Data excerpts:
╔══

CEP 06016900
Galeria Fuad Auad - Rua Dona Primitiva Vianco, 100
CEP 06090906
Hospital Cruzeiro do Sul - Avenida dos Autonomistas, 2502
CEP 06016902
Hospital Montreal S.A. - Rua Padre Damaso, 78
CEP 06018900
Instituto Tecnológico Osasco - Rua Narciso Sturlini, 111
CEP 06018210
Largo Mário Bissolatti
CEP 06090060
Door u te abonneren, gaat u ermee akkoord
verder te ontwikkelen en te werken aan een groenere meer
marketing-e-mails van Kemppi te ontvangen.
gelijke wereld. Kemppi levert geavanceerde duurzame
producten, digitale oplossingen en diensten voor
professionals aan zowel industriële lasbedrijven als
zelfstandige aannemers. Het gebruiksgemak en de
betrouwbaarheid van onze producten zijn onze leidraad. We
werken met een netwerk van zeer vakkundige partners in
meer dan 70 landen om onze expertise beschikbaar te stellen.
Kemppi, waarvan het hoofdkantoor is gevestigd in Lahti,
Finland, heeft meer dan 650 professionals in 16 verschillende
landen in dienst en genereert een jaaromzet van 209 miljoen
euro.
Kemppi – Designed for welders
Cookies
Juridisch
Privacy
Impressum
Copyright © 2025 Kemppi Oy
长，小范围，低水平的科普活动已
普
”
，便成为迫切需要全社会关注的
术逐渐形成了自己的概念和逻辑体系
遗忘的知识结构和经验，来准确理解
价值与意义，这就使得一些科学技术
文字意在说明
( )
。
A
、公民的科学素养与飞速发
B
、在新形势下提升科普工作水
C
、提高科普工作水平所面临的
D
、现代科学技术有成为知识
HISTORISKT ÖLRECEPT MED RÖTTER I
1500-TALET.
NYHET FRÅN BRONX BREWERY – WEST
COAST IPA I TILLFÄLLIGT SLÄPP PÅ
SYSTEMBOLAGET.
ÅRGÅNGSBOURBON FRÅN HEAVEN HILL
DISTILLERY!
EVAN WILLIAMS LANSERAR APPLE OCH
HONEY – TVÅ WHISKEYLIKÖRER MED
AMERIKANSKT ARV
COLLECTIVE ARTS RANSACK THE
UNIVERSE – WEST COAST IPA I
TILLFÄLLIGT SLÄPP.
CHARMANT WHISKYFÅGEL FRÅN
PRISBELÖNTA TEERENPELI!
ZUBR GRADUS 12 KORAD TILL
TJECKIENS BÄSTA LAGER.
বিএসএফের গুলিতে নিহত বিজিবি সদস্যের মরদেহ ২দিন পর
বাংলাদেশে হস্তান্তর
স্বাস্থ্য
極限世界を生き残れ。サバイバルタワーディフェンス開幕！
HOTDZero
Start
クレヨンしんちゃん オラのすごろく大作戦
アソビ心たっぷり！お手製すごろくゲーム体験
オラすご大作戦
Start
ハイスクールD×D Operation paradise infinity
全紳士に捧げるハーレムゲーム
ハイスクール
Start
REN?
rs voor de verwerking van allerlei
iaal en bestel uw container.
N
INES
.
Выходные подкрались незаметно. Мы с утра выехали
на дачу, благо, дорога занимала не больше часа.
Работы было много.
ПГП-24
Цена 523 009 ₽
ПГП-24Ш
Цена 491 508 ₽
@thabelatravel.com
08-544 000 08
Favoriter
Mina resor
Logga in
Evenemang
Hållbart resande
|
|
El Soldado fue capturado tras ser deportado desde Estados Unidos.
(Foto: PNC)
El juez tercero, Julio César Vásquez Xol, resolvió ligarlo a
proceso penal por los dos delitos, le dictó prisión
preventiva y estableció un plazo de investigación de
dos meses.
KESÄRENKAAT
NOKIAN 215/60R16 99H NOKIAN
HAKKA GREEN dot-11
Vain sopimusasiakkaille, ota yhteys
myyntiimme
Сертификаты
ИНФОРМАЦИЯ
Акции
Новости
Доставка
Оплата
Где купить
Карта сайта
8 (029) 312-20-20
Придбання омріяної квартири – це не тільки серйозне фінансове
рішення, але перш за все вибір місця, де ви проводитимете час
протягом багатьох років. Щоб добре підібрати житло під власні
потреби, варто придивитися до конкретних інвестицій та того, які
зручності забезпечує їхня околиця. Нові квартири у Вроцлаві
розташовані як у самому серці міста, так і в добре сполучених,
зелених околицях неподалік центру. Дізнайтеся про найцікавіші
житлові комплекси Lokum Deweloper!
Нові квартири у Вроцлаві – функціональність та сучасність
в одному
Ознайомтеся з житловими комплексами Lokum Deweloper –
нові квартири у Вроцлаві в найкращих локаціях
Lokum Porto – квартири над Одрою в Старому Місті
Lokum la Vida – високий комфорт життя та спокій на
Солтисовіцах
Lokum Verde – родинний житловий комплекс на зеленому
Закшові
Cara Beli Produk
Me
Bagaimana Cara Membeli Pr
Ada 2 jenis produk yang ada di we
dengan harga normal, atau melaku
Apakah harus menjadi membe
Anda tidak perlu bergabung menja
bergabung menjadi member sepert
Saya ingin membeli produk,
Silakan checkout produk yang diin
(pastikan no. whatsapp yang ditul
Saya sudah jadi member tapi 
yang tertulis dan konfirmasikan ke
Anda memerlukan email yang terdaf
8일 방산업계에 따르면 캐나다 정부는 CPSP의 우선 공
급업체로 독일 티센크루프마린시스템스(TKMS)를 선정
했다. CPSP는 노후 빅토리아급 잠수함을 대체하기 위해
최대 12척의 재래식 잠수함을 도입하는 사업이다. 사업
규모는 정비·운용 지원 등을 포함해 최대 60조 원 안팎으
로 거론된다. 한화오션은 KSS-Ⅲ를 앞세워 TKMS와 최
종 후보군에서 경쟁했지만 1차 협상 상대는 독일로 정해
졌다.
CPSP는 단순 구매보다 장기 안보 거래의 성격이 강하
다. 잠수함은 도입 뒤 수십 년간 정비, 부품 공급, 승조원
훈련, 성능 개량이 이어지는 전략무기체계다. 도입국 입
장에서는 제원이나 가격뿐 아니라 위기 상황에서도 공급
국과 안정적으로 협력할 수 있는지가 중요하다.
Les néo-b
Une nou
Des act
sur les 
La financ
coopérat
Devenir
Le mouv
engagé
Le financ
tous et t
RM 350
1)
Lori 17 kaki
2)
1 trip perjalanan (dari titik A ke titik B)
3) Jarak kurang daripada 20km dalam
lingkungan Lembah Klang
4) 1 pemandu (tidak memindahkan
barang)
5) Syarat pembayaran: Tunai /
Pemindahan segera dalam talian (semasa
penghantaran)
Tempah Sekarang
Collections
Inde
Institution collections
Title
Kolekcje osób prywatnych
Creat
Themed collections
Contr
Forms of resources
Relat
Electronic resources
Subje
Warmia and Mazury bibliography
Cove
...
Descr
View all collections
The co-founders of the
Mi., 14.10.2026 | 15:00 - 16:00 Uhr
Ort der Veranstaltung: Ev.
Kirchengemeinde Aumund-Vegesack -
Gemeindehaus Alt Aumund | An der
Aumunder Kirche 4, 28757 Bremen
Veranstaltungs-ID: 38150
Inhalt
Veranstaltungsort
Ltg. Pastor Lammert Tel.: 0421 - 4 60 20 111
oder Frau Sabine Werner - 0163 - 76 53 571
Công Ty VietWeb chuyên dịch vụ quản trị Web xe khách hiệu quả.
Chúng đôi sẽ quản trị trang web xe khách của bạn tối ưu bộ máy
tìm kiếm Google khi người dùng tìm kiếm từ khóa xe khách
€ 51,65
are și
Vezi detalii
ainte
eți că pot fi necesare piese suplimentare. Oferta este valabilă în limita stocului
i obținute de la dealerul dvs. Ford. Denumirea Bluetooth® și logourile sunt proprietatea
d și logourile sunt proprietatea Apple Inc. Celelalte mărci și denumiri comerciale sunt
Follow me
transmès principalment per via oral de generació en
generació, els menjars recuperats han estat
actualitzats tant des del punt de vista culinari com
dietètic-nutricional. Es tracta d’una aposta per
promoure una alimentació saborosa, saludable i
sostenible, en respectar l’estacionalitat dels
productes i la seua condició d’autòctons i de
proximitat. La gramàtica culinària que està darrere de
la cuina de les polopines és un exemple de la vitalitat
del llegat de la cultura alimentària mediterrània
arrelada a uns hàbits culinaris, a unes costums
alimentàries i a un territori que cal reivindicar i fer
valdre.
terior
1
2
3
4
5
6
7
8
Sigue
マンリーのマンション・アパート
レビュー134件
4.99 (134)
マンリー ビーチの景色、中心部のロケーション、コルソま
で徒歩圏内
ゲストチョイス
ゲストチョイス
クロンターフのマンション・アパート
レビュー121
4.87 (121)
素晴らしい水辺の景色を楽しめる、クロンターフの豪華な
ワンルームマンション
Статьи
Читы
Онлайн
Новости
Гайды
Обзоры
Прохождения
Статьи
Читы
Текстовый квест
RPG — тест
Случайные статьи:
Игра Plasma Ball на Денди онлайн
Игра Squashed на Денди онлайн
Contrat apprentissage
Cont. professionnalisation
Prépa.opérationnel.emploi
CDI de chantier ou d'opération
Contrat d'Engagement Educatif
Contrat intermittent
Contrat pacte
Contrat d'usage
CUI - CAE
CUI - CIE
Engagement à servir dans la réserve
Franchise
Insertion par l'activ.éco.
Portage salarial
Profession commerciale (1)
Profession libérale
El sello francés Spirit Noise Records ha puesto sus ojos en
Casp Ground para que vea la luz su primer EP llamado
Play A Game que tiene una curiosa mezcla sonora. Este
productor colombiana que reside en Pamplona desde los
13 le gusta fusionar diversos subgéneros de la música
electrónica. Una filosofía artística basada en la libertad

╚══

- EXERCISE DESCRIPTION
Restate word for word the entries above, starting at the line with "Lokum Porto –" and ending at the line with "급업체로 독일 티센크루프마린시스템스(TKMS)를 선정", inclusive, and no others.

- REPLY TO THE EXERCISE
Lokum Porto – квартири над Одрою в Старому Місті
Lokum la Vida – високий комфорт життя та спокій на
Солтисовіцах
Lokum Verde – родинний житловий комплекс на зеленому
Закшові
Cara Beli Produk
Me
Bagaimana Cara Membeli Pr
Ada 2 jenis produk yang ada di we
dengan harga normal, atau melaku
Apakah harus menjadi membe
Anda tidak perlu bergabung menja
bergabung menjadi member sepert
Saya ingin membeli produk,
Silakan checkout produk yang diin
(pastikan no. whatsapp yang ditul
Saya sudah jadi member tapi 
yang tertulis dan konfirmasikan ke
Anda memerlukan email yang terdaf
8일 방산업계에 따르면 캐나다 정부는 CPSP의 우선 공
급업체로 독일 티센크루프마린시스템스(TKMS)를 선정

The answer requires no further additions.